Exuberant photographer, artist, writer, designer, wannabe chef, and Crossfitter.

Discussion

3 thoughts on “My relationship with food

  1. Hi Danielle,

    I read your post and thought, “Oh my God, I’m not the only one who is in a constant state of battle about food!!” It was incredibly brave of you to share such a personal and raw subject. I literally cannot go to a buffet without making disastrous choices. . .I can’t help it, I love to eat.

    And your heroin metaphor was so true. I sometimes think it may be easier to overcome a substance addiction because you can just completely turn away from it. Food on the other hand. . .We need it to live.
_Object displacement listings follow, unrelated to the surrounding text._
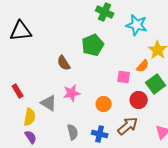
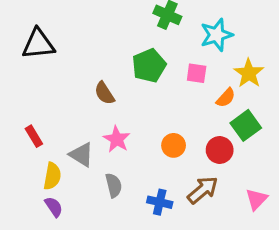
cyan star: (137, 25) -> (217, 35), turned -30
pink square: (124, 77) -> (197, 73), moved
pink star: (72, 93) -> (117, 139), turned -30
orange circle: (104, 104) -> (174, 145), moved
gray semicircle: (73, 132) -> (114, 185), moved

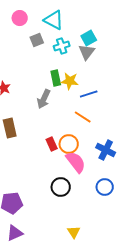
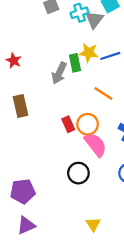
gray triangle: (87, 52) -> (94, 20), moved
green rectangle: (56, 78) -> (75, 63), moved
blue line: (89, 94) -> (110, 56), moved

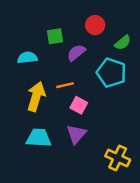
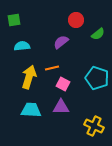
green square: (55, 36) -> (14, 20), moved
cyan pentagon: (111, 73) -> (97, 78), moved
purple triangle: (76, 134) -> (61, 107), turned 48

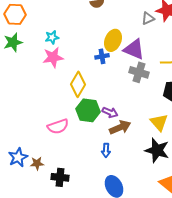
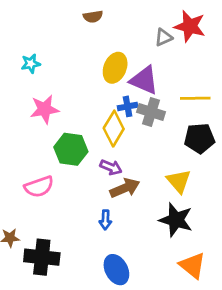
blue cross: (102, 56) -> (128, 106), moved
pink star: (53, 57) -> (45, 109), moved
yellow diamond: (78, 84) -> (114, 129), moved
green hexagon: (88, 110) -> (71, 149), moved
black cross: (60, 177) -> (42, 257), size x1.4

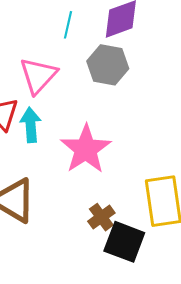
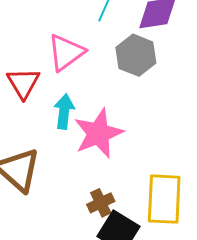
cyan arrow: (31, 125) -> (64, 112), moved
    Anyway, thank you again, and I look forward to future posts.

    Mahalo,
    Courtney

    Posted by Courtney Takabayashi | 28 February 2012, 8:19 pm
    • Thanks for your comment, Courtney! I’m glad you could relate to my story (which is pretty much my goal in the first place with my writing). It’s true–for some of us, food really is an addiction, but I think a lot of people are afraid to (a) admit it, and (b) identify it as such. But, you know, it is what it is, and everybody has their own hurdles, and ours just happens to be food, I guess. Best of luck to you in your own journey!

      Posted by Danielle | 1 March 2012, 6:28 pm
  2. Totally. This. I have come to realize that I will ALWAYS feel this way about food. Your heroin metaphor is great. Totally.